I am glad we celebrated that day, as schools, work, moves, and family pressures would impact and separate us all in the days and years to come. When I reflect on the photo of my nuclear family, I see loss of people I loved, through death or by choice. Only remnants, my sister, my daughter, and me, remain. I am sure that someone said something about Carpe Diem either that day or at some graduation speech somewhere! It is a wise message to graduates and their families.

Carpe Diem
Celebrate moments
You will have the memories
Moments of joy, love.

Tuesday, June 2, 2026

June 3: Avis

My blogging friend, Kim Johnson, Common Threads, hit a nerve with a proposal to share family photos in June. I have been looking critically at the old photos, like these from an album my mom created during her teenage years.

My Grandmother, Maria Avis, grew up in upstate NY as the adored only child of a fairly successful, Italian translator and dry-goods shop owner. Her stepmother, from what we can deduce, was involved with the Suffragette movement in Seneca Falls. 

Avis loved books and learning. She attended New Paltz Normal School, and became a teacher in the nearby Hudson Valley. She kept her college books, teaching magazines, and manuals in an attic trunk that was a special space for her granddaughter, who was also fascinated with books and learning.

 Like most teachers of her time, Avis boarded with a local family with children in the school.  That is where she met my Grandfather, Gerow, who although several years her junior, grew up right before her eyes. I think there might have been a bit of a hormones and lot of charm that festered in that old farm house over the years, and eventually they were married. 

This second picture is Avis and Gerow, with their three daughters, exactly 20 years after their marriage, at Keuka College, on the Finger Lakes. Their oldest, Mary Etta, was attending college, and her sisters, Lucille and Natalie (my mom), tagged along on the unprecedented, and from what I can deduce, not ever repeated, 500 mile round trip!  I can only imagine what that trip was like!

Monday, June 1, 2026

SOL26: June 2 Messy, Mismatched and Hidden

Today, I am sharing bits and pieces of my life with my Slice of Life community, During the rainy Memorial Day weekend, I began looking critically at the old photos.
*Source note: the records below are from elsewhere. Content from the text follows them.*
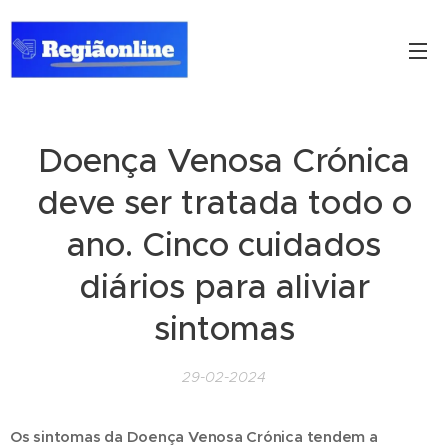
Doença Venosa Crónica
deve ser tratada todo o
ano. Cinco cuidados
diários para aliviar
sintomas
29-02-2024
Os sintomas da Doença Venosa Crónica tendem a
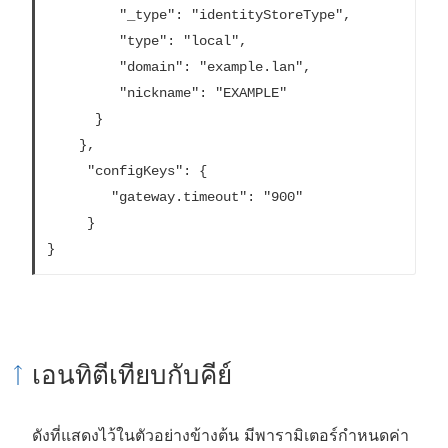
         "_type": "identityStoreType",

         "type": "local",

         "domain": "example.lan",

         "nickname": "EXAMPLE"

      }

    },

     "configKeys": {

        "gateway.timeout": "900"

     }

}
เอนทิตีเทียบกับคีย์
ดังที่แสดงไว้ในตัวอย่างข้างต้น มีพารามิเตอร์กำหนดค่า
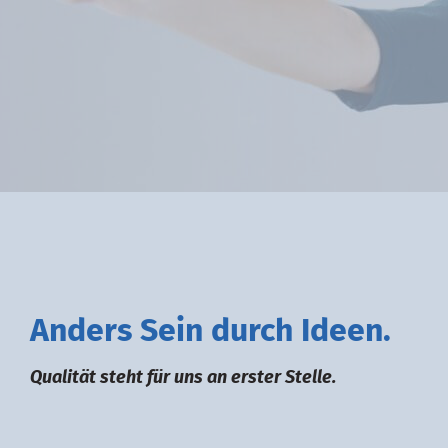
A
nders
S
ein durch
I
deen.
Qualität steht für uns an erster Stelle.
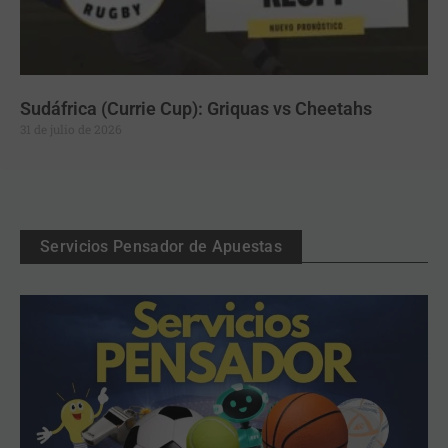
Sudáfrica (Currie Cup): Griquas vs Cheetahs
31 de julio de 2026
Servicios Pensador de Apuestas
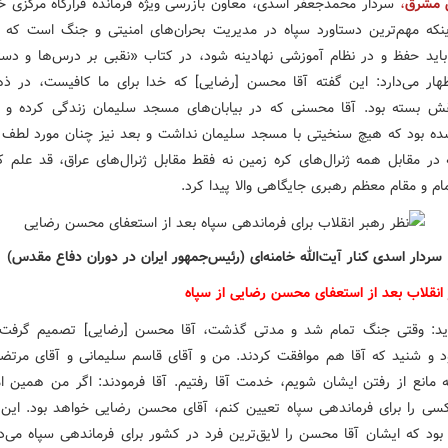
ش مشرق
،
سردار محمدجعفر اسدی، معاون بازرسی ویژه فرمانده قرارگاه مرکزی خاتم
اینکه مهم‌ترین دستاورد سپاه در مدیریت بحران‌های امنیتی و جنگ است که ب
باید حفظ و در نظام آموزشی نهادینه شود، در کتاب «نقبی بر درس‌ها و دست
ار می‌دارد: این گفته آقا محسن [رضایی] که خدا برای ما کافیست، در 
قش بسته بود. آقا محسنی که در بیابان‌های مسجد سلیمان زندگی کرده و ب
ه بود که هیچ سنخیتی با مسجد سلیمان نداشت و بعد نیز چنان مورد لطف خ
در مقابل همه ژنرال‌های کره زمین نه فقط مقابل ژنرال‌های عراق، قد علم کر
م و مقام معظم رهبری جایگاهی والا پیدا کرد.
سردار اسدی کنار آیت‌الله خامنه‌ای (رئیس‌جمهور ایران در دوران دفاع مقدس)
 انقلاب بعد از استعفای محسن رضایی از سپاه
زاید: وقتی جنگ تمام شد و مدتی گذشت، آقا محسن [رضایی] تصمیم گرفت 
 و شنید که آقا هم موافقت کردند. من و آقای قاسم سلیمانی و آقای مرتضی
که مانع از رفتن ایشان شویم، خدمت آقا رفتیم. آقا فرمودند: اگر من همین ا
سی را برای فرماندهی سپاه تعیین کنم، آقای محسن رضایی خواهد بود. این
 بود که ایشان آقا محسن را لایق‌ترین فرد در کشور برای فرماندهی سپاه می‌دا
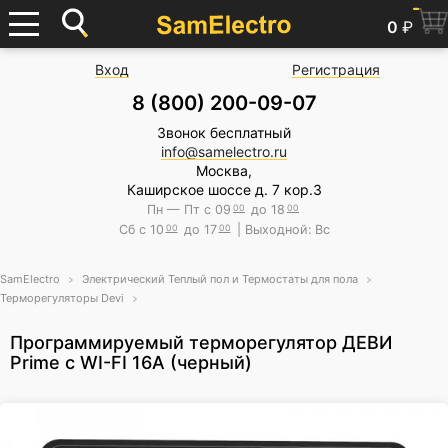
0
₽
Вход
Регистрация
8 (800) 200-09-07
Звонок бесплатный
info@samelectro.ru
Москва,
Каширское шоссе д. 7 кор.3
Пн — Пт с 09
00
до 18
00
Сб с 10
00
до 17
00
| Выходной: Вс
SamElectro
Электрический Теплый пол и Термостаты для пола
Терморегуляторы Devi
Программируемый терморегулятор ДЕВИ
Prime с WI-FI 16A (черный)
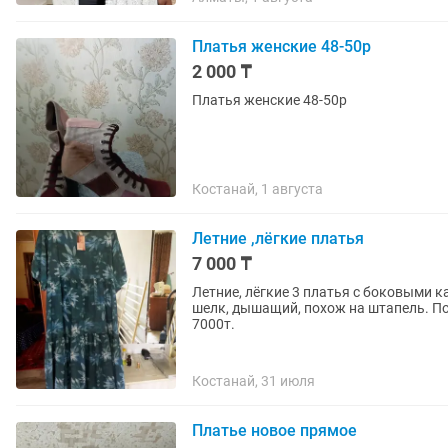
Платья женские 48-50р
2 000 ₸
Платья женские 48-50р
Костанай, 1 августа
Летние ,лёгкие платья
7 000 ₸
Летние, лёгкие 3 платья с боковыми 
шелк, дышащий, похож на штапель. Под
7000т.
Костанай, 31 июля
Платье новое прямое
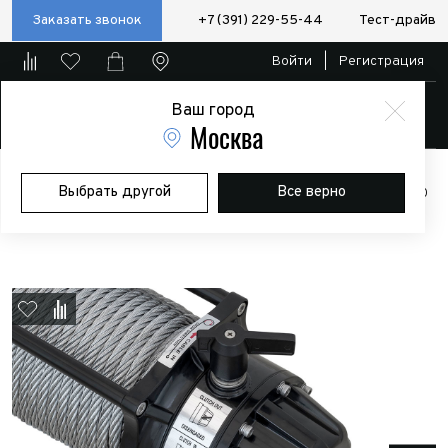
Заказать звонок
+7 (391) 229-55-44
Тест-драйв
Войти
|
Регистрация
Ваш город
Магазин
Москва
Главная
Магазин
Дополнительное оборудование
Лебедки
Выбрать другой
Все верно
Лебёдка автомобильная электрическая 12V Runva EWB11000S 5000
кг (влагозащищенная)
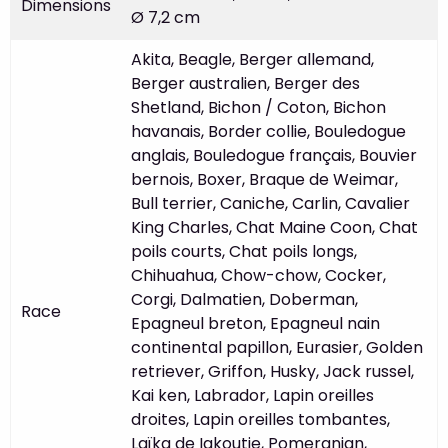
Dimensions
Ø 7,2 cm
Akita, Beagle, Berger allemand,
Berger australien, Berger des
Shetland, Bichon / Coton, Bichon
havanais, Border collie, Bouledogue
anglais, Bouledogue français, Bouvier
bernois, Boxer, Braque de Weimar,
Bull terrier, Caniche, Carlin, Cavalier
King Charles, Chat Maine Coon, Chat
poils courts, Chat poils longs,
Chihuahua, Chow-chow, Cocker,
Corgi, Dalmatien, Doberman,
Race
Epagneul breton, Epagneul nain
continental papillon, Eurasier, Golden
retriever, Griffon, Husky, Jack russel,
Kai ken, Labrador, Lapin oreilles
droites, Lapin oreilles tombantes,
Laïka de Iakoutie, Pomeranian,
This one, time stamped 2-18-04 stopped me in my tracks, even if it did not make it into the "keep" pile!

In the days long ago, before social media suggested we post images of picture-perfect homes rather than real, lived in ones, I for some unknown reason snapped an image of the corner of the kitchen where I wrote lesson plans, student reports and my dissertation in a flea-market-chair on same rickety kitchen table where my Grandmother "set up house-keeping."  I filled my corner with a hand-me-down desk-top computer and the benches that once held my young children and used them to hold paper, books, and research papers. 

Looking at that sparsely decorated corner from a 2026 perspective, I realize I was not even a little bit concerned about the mismatched decor or lack of creature comfort in that space! There were no need for a theme or color coded bookcases in the background in those times before zoom turned our home spaces into curated images.  In fact, that purple image on the green chair was actually a pillow, covered with an old sweatshirt, used to "support" my back sometimes and prevent my "writing sores" at others!

 I could almost hear the usual evening noise of the dishwasher, nearby, doing its thing and the television, in the other room, as I got to work on the task that needed to be done before bedtime, as I concluded this image had no family or historical significance leading to its destruction. Those were thegood old days when real life was messy, mismatched and hidden from the world!